Buyer groups and card companies breathed a sigh of relief in
late November when the European Commission confirmed an exemption for corporate
payments from new payment security standards that require strong customer
authentication. SCA is a secondary verification of the payer's identity, such
as keying in a PIN number received by text, every time the payer makes a remote
payment. It's a great idea for reducing high levels of fraud in consumer
payments, but it's a lousy idea for corporate mechanisms like central lodge
cards, for which no individual is identifiable with the payment and for which
fraud levels are low anyway.
The capacity for SCA to cripple the lodge card process was
blindingly obvious to anyone in corporate travel but not to the European
Banking Authority, which drafted the standards at the European Commission's
behest in early 2017. With the EBA impervious to argument, thus began frantic
lobbying of the European Commission to insert an exemption for corporate
payments. The commission listened and drafted a carve-out. The EBA protested.

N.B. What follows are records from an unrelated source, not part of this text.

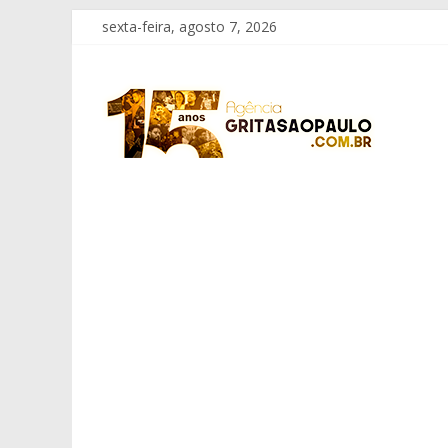
Pular
sexta-feira, agosto 7, 2026
para
o
Grita
conteúdo
São
Paulo
Informação
com
Responsabilidade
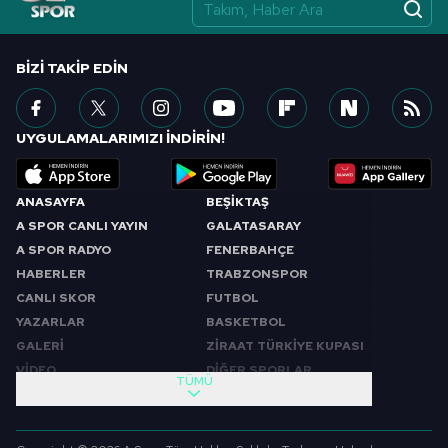
vasıtasıyla belirleyebilirsiniz. Çerezlere ilişkin detaylı bilgi
için Ayarlar butonuna tıklayabilir,
Çerez Bilgilendirme
Metnimizi
ziyaret edebilirsiniz.
BIZI TAKIP EDIN
6698 sayılı Kişisel Verilerin Korunması Kanunu uyarınca
hazırlanmış Aydınlatma Metnimizi okumak ve sitemizde
UYGULAMALARIMIZI İNDİRİN!
ilgili mevzuata uygun olarak kullanılan çerezlerle ilgili bilgi
almak için lütfen
tıklayınız
.
ANASAYFA
BEŞİKTAŞ
A SPOR CANLI YAYIN
GALATASARAY
A SPOR RADYO
FENERBAHÇE
HABERLER
TRABZONSPOR
CANLI SKOR
FUTBOL
YAZARLAR
BASKETBOL
GALERİ
ZİRAAT TÜRKİYE KUPASI
VİDEO
DİĞER SPORLAR
TÜMÜ
PROGRAMLAR
VIDEO
SABAH SPORU
FUTBOL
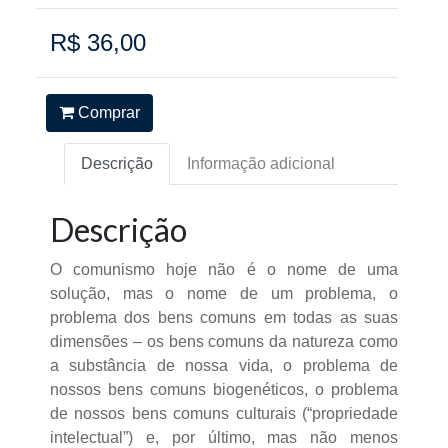
R$ 36,00
Comprar
Descrição
Informação adicional
Descrição
O comunismo hoje não é o nome de uma
solução, mas o nome de um problema, o
problema dos bens comuns em todas as suas
dimensões – os bens comuns da natureza como
a substância de nossa vida, o problema de
nossos bens comuns biogenéticos, o problema
de nossos bens comuns culturais (“propriedade
intelectual”) e, por último, mas não menos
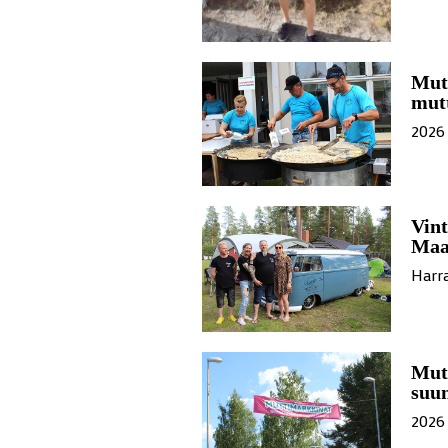
Mut
mutt
2026 
Vint
Maa
Harra
Mutt
suu
2026 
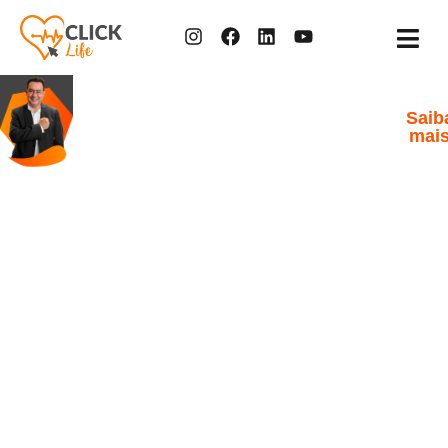
"nosso
Dr. Augusto Cury é
propósito
embaixador social
Saib
da Click Life
é
mai
democratizar
o
acesso
à
saúde,
de
maneira
rápida,
prática
e
humanizada."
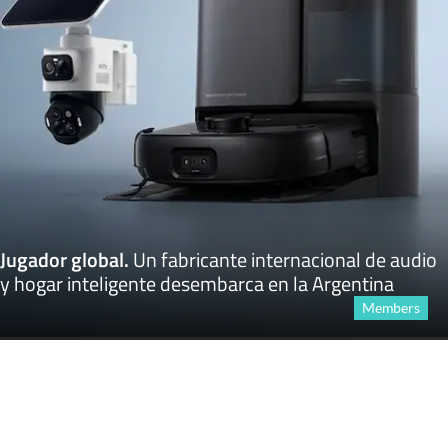
Jugador global
.
Un fabricante internacional de audio
y hogar inteligente desembarca en la Argentina
Members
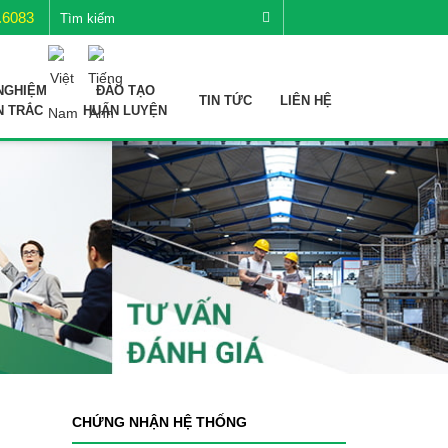
.6083
NGHIỆM
ĐÀO TẠO
TIN TỨC
LIÊN HỆ
N TRẮC
HUẤN LUYỆN
CHỨNG NHẬN HỆ THỐNG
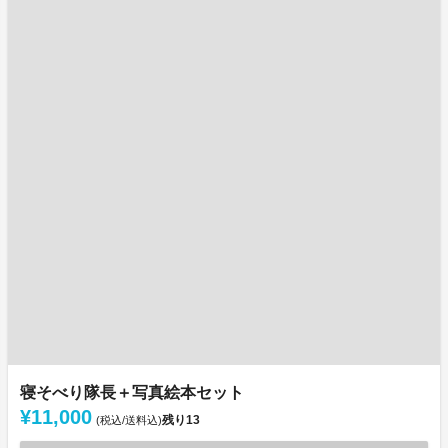
寝そべり隊長＋写真絵本セット
¥11,000
残り
13
(税込/送料込)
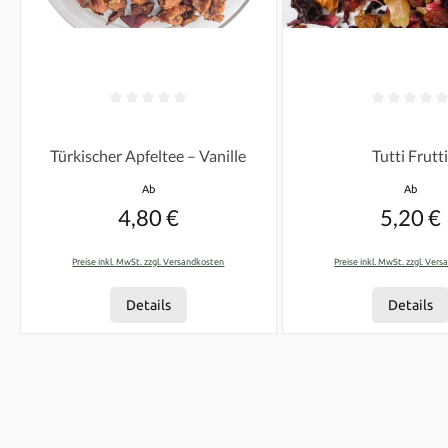
Durchschnittliche Bewertung von 0 von 5 Sternen
Durchschnittliche Bew
Türkischer Apfeltee – Vanille
Tutti Frutt
Regulärer Preis:
Regulärer
Ab
Ab
4,80 €
5,20 €
Preise inkl. MwSt. zzgl. Versandkosten
Preise inkl. MwSt. zzgl. Ver
Details
Details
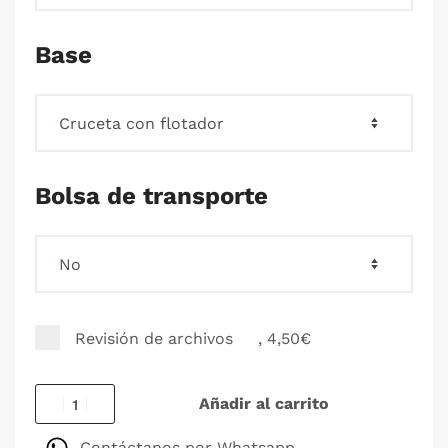
Base
Bolsa de transporte
Revisión de archivos
, 4,50€
Añadir al carrito
Contáctanos por Whatsapp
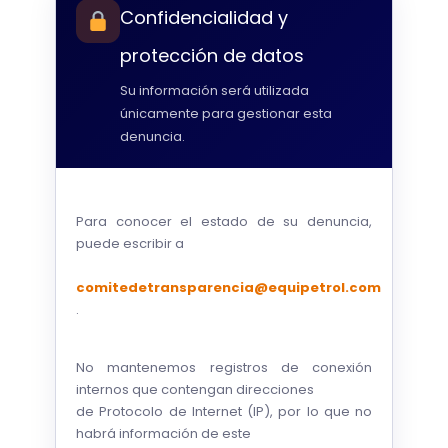
Confidencialidad y
protección de datos
Su información será utilizada
únicamente para gestionar esta
denuncia.
Para conocer el estado de su denuncia,
puede escribir a
comitedetransparencia@equipetrol.com
.
No mantenemos registros de conexión
internos que contengan direcciones
de Protocolo de Internet (IP), por lo que no
habrá información de este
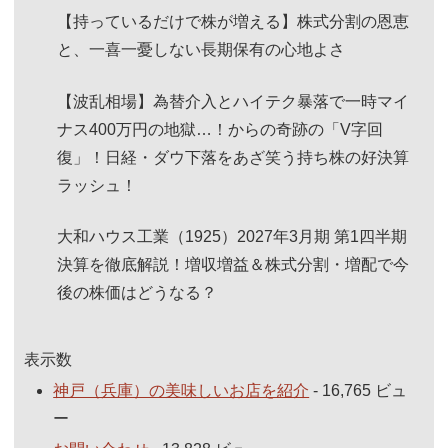
【持っているだけで株が増える】株式分割の恩恵
と、一喜一憂しない長期保有の心地よさ
【波乱相場】為替介入とハイテク暴落で一時マイ
ナス400万円の地獄…！からの奇跡の「V字回
復」！日経・ダウ下落をあざ笑う持ち株の好決算
ラッシュ！
大和ハウス工業（1925）2027年3月期 第1四半期
決算を徹底解説！増収増益＆株式分割・増配で今
後の株価はどうなる？
表示数
神戸（兵庫）の美味しいお店を紹介
- 16,765 ビュ
ー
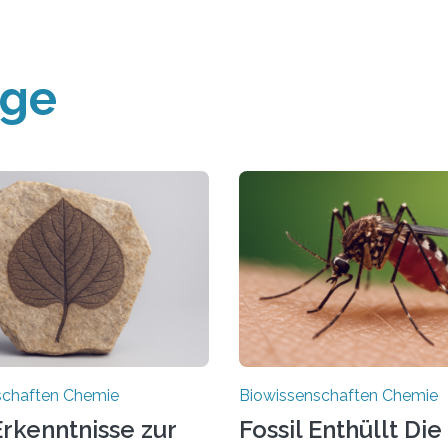
äge
schaften Chemie
Biowissenschaften Chemie
rkenntnisse zur
Fossil Enthüllt Die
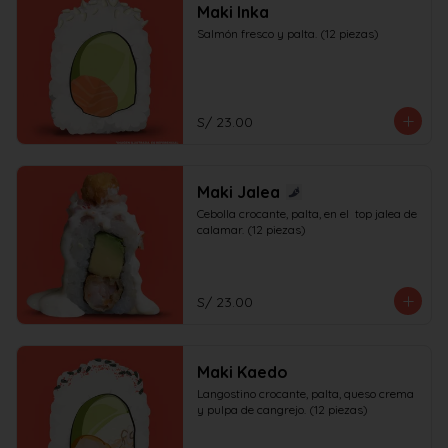
Maki Inka
Salmón fresco y palta. (12 piezas)
S/ 23.00
Maki Jalea
Cebolla crocante, palta, en el  top jalea de 
calamar. (12 piezas)
S/ 23.00
Maki Kaedo
Langostino crocante, palta, queso crema 
y pulpa de cangrejo. (12 piezas)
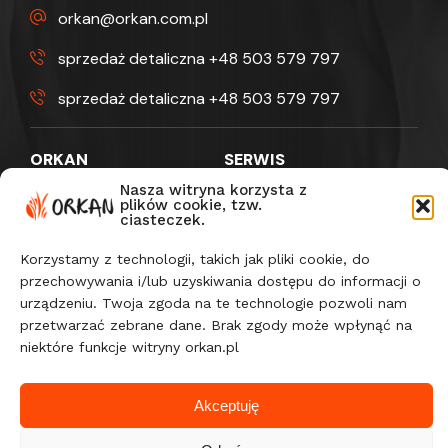
orkan@orkan.com.pl
sprzedaż detaliczna +48 503 579 797
sprzedaż detaliczna +48 503 579 797
ORKAN
SERWIS
O firmie
Części
Nasza witryna korzysta z
plików cookie, tzw.
Do pobrania
Wsparcie po zakupie
ciasteczek.
Galeria
Korzystamy z technologii, takich jak pliki cookie, do
Blog
przechowywania i/lub uzyskiwania dostępu do informacji o
urządzeniu. Twoja zgoda na te technologie pozwoli nam
przetwarzać zebrane dane. Brak zgody może wpłynąć na
niektóre funkcje witryny orkan.pl
Akceptuję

The commission held its ground, and the exemption survived into publication of
the commission's final draft.
Many associations, companies and individuals contributed
valiantly to saving managed travel from a whole world of pain. But one of the
most active campaigners was AirPlus' Patrick Diemer, who personally led
lobbying of German regulators, European parliamentarians and the European
Commission itself and was perhaps the first to draw business travel's attention
to the brewing storm. "The major achievement was to make regulators aware
of the specifics of corporate requirements because this regulation was created
with consumer protection in mind," said Diemer.
Even with exemption all but assured, work remains. "We
have some cards which count as consumer cards anyway," Diemer said,
referring to individual pay company cards that are heavily used in Germany. The
travel industry also needs to introduce SCA for leisure customers. Diemer has
therefore launched a working group of payment providers, global distribution
systems and other relevant parties to create an industry standard for
integrating SCA into the travel payment process.